Perhaps car owners left them open so rescuers wouldn't waste their time looking for people hiding inside? (Or, conversely, perhaps rescue workers popped the trunks to check and left them open.) Kinda like how FDNY was spray-painting "CLEAR" on buildings that had been checked for survivors after 9/11.
posted by Vidiot at 9:49 AM on August 31, 2005


I think m@ gets the cookie, spare tires.
posted by Pollomacho at 10:06 AM on August 31, 2005


think m@ gets the cookie, spare tires.
The spare tire is bolted down. You turn a lock nut to secure or unsecured it.
posted by thomcatspike at 11:54 AM on August 31, 2005


Aren't spare tires secured inside the trunk... screwed down, something? I don't think the tires are just laying in there to be rattled around. My spare tire is secured to my vehicle.
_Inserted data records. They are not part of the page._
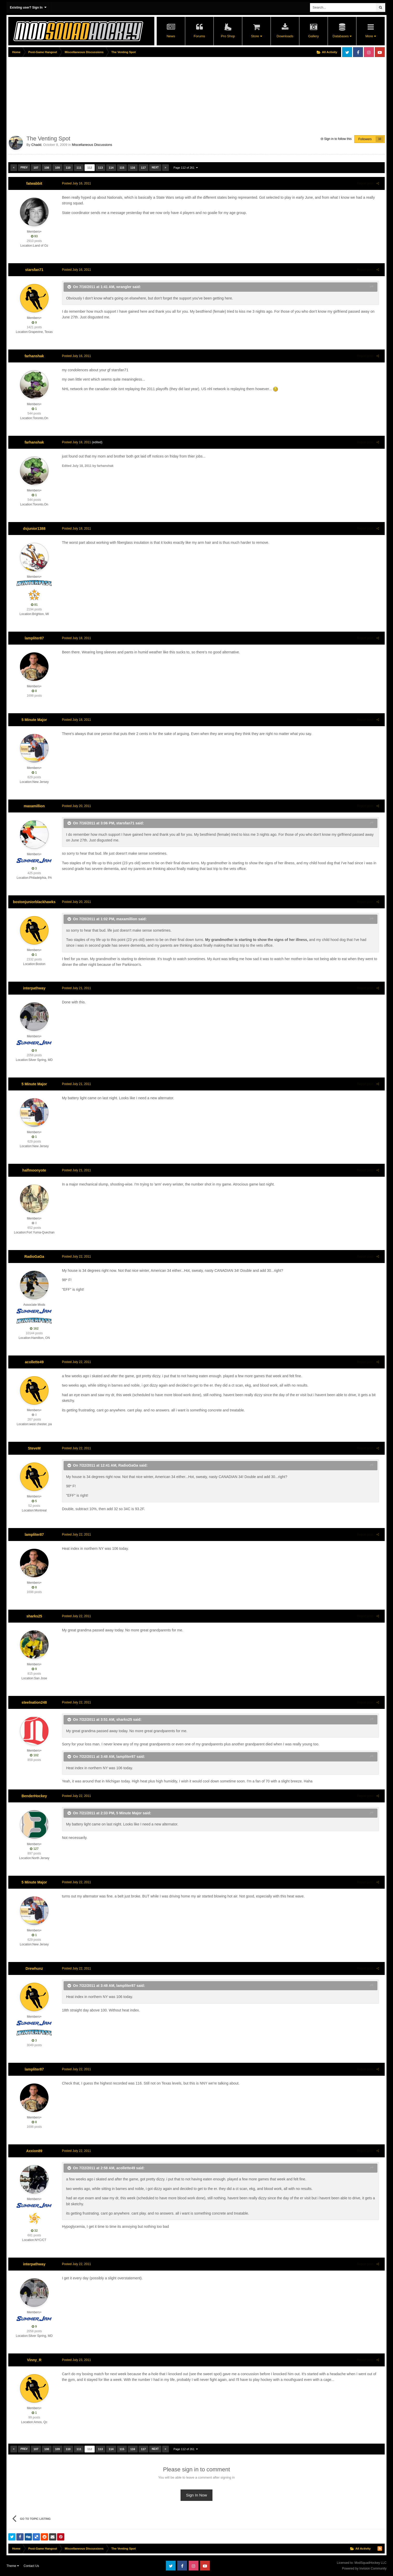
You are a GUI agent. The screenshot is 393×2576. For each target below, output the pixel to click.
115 (122, 167)
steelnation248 (34, 1702)
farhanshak (34, 356)
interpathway (34, 988)
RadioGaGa (34, 1256)
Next (155, 167)
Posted (74, 183)
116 (132, 167)
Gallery (313, 36)
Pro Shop (228, 36)
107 (35, 167)
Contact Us (31, 2566)
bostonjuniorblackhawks (34, 902)
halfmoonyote (34, 1170)
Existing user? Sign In (28, 7)
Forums (199, 36)
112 (89, 167)
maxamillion (34, 806)
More (370, 36)
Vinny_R (34, 2360)
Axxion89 (34, 2151)
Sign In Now (196, 2495)
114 (111, 167)
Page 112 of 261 (186, 167)
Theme (12, 2566)
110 (68, 167)
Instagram (369, 52)
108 (46, 167)
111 (79, 167)
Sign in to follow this (337, 139)
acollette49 (34, 1362)
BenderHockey (34, 1796)
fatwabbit (34, 183)
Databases (342, 36)
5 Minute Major (34, 720)
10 (379, 139)
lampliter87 (34, 638)
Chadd (36, 145)
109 (57, 167)
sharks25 (34, 1616)
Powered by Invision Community (364, 2568)
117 (143, 167)
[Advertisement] (102, 95)
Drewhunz (34, 1968)
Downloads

I'm going with a "saftey feature" as well. I bet the door locks are unlocked as well, for the same reason.
posted by Witty at 11:57 AM on August 31, 2005


It's not rental cars. There were no rental cars left in the city for anyone to get out during the mandatory evacuation. Tourists were stranded.
posted by Corky at 12:12 PM on August 31, 2005


It's probably a car-specific "feature"--whether intentional or not, I have no idea. Here are some pics of other flooded cars that don't have popped trunks: One, Two, Three, Etc.
posted by Civil_Disobedient at 12:16 PM on August 31, 2005


My guess would be that all those cars have automatic trunk openers and as bachelor#3 suggests, immersing the car in water interferes with the normal operation of the trunk release mechanism.
posted by cardboard at 2:04 PM on August 31, 2005


I'm going with the electrical short theory. I lived in N.O. for awhile as a kid, and during one of the couple of floods that happened while I was there, my dad told us a story that had happened to one of his coworkers. She'd been driving home from work when the flood hit, and as the waters rose into her car, reaching the floorboards and bottom of her seat, the automatic seat adjustment things went crazy, sending her forward, backward, up, down, all over the place. I saw the same picture and that was the first thing that came to my mind - it's gotta be the electrical system shorting out.
posted by salad spork at 4:38 PM on August 31, 2005


I'm going with the electrical short theory
Thought it is a cable that manually opens the trunk lid, not an electric switch.
posted by thomcatspike at 3:14 PM on September 1, 2005


people popped them with remote keychains
I'm thinking of the trunk lid button in the glove box.